At that time she belonged to the group of Nouveaux Réalistes, the only woman. They were influenced by artists such as the Spanish master builder Antoni Gaudí, Jackson Pollock, Robert Rauschenberg, Jean Dubuffet and Yves Klein. Of course, so did Jean Tinguely (1925-1991), whom she had known since 1956 and with whom she realized many projects.
Niki de Saint Phalle or Catherine Marie-Agnès Fal de Saint Phalle was the daughter of an American and a French aristocrat. Born in the case of Neuilly-sur-Seine near Paris. She spent her youth in New York. During this time they expect to be given the first name Niki.
At the age of 18, the then convent student married the US writer Harry Mathews. The couple separated in 1960. She later married Jean Tinguely, which gave her Swiss citizenship in 1971.
What she connected with him above all was a lifelong artistic collaboration. For example, together they decorated the Stravinsky Fountain in front of the Pompidou Center in Paris with water-spitting machines and brightly colored monsters.
Art as Therapy
For Niki de Saint Phalle, art came after a difficult childhood therapy. This is what the Kunsthaus Zürich writes and it is precisely them on their way as “always innovative, courageous and independent”.
Her art, on the other hand, is described as “aggressive and emotional”. The traumatic experience of her own father’s sexual violence is processed in her work. The burdened and problematic attachment to the mother and her own role model as a woman also flowed into it.

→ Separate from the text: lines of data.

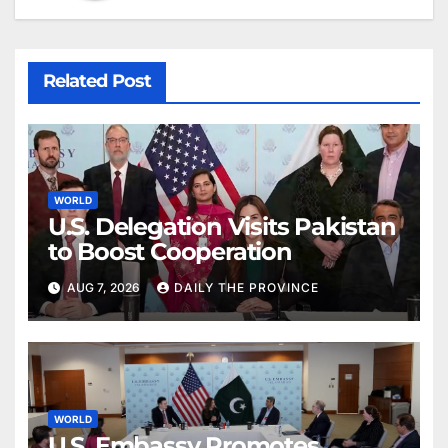
Related Post
WORLD
U.S. Delegation Visits Pakistan
to Boost Cooperation
AUG 7, 2026
DAILY THE PROVINCE
WORLD
U.S. Embassy Promotes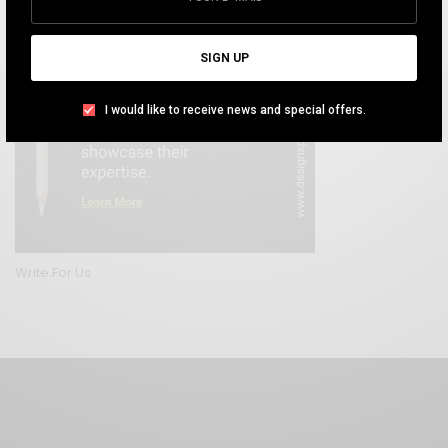
SIGN UP
I would like to receive news and special offers.
Write For Us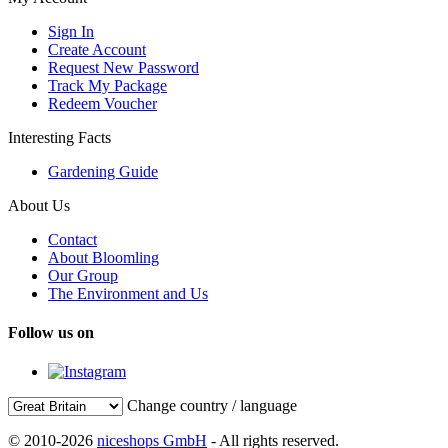
Sign In
Create Account
Request New Password
Track My Package
Redeem Voucher
Interesting Facts
Gardening Guide
About Us
Contact
About Bloomling
Our Group
The Environment and Us
Follow us on
Change country / language
© 2010-2026
niceshops GmbH
- All rights reserved.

It is not only present in the traditional places of art. You can also find their work in boutiques and stationery shops – or in the train station.
Like no other artist before her, she took the path between art and commerce to her advantage. For example, she managed her life’s work with a perfume she created. She created the bottle decorated with two snakes herself. However, it has not yet been reissued.

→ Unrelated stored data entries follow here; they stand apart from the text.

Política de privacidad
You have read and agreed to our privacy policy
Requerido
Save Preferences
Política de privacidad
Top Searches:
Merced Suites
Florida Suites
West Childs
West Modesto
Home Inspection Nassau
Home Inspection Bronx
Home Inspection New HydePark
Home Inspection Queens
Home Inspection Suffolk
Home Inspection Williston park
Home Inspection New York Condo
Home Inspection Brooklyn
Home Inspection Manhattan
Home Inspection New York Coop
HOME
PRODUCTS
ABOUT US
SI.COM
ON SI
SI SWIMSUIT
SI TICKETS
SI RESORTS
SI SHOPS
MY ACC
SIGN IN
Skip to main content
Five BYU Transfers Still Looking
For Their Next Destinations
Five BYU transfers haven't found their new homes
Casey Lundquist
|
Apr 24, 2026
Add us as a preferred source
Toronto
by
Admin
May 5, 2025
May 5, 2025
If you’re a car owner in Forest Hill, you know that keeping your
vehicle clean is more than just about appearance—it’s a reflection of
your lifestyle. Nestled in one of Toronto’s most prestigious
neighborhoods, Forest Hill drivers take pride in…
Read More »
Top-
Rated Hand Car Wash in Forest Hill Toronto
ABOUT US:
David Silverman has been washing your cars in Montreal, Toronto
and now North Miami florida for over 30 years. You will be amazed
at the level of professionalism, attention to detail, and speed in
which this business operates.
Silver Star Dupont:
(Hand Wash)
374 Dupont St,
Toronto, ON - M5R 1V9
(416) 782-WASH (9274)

The Kunsthaus Zürich puts the “soft tones” in the limelight
The Kunsthaus Zürich will now “focus on the softer tones in the overall artistic work”. In the large exhibition hall, semi-open rooms, lined partly dark blue, partly white, are freely distributed over the surface. The exhibition visitors should move between and around a square, like in a village. Large windows connect the outside with the inside.
In addition to works by the artist, numerous photographs are on display. These feature Niki de Saint Phalle, who also wrote as a model.
Models and photos, for example of her “Tarot Garden”, are also on display at the Kunsthaus Zürich. An imaginative large-scale project with the 22 cards of the game inspired house sculptures. It was born in 1978 in Garavicchio, a hidden place in Tuscany.
“Niki de Saint Phalle” is a cooperation with the Schirn Kunsthalle Frankfurt. It was curated by Christoph Becker, who said goodbye to the Kunsthaus with this exhibition.